-------- DATA LISTING --------

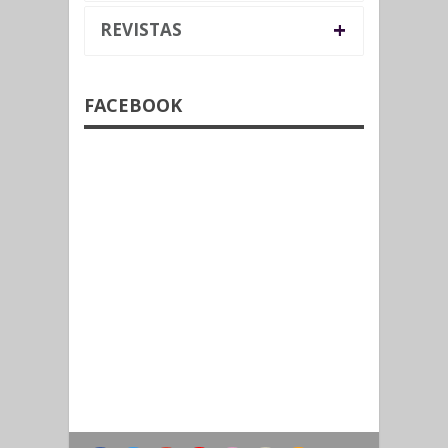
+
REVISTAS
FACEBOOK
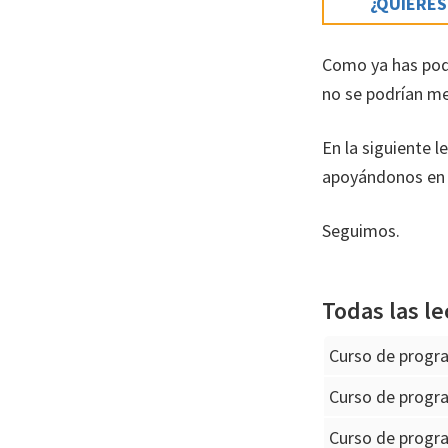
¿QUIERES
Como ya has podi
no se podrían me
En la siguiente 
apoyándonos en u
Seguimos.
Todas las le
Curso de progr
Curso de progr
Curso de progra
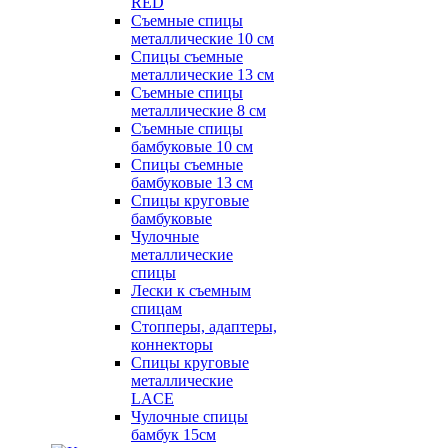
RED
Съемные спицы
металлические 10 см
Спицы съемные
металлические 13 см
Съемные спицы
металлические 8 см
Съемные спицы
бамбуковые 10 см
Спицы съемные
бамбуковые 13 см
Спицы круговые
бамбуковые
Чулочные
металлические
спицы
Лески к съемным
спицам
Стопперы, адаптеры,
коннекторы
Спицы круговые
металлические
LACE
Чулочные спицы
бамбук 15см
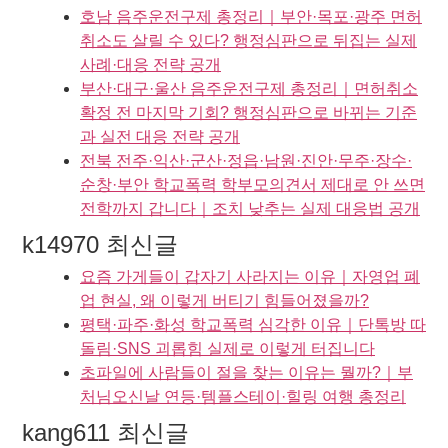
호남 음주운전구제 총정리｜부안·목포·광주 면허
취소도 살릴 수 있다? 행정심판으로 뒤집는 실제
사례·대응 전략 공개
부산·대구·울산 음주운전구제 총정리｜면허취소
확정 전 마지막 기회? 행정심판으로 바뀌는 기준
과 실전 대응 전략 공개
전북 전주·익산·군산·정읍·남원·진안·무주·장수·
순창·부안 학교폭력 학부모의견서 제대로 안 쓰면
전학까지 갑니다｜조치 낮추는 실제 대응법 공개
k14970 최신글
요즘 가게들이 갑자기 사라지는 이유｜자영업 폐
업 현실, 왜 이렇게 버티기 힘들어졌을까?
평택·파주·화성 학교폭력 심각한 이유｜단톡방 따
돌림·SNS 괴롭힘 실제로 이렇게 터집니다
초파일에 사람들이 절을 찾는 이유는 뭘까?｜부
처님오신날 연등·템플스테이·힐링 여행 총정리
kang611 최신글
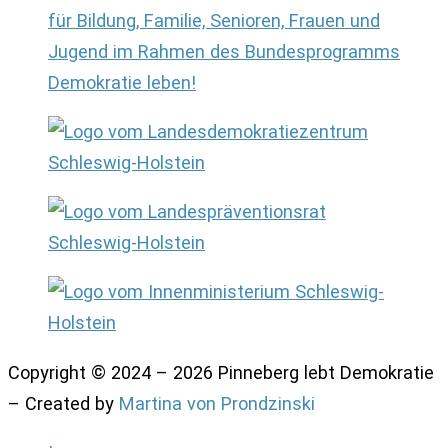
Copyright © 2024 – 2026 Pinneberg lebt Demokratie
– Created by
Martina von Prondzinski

--------

### TASK
Please work out how many lines of the data include the string "행정심판으로" and reply with the number alone.

### REPLY
2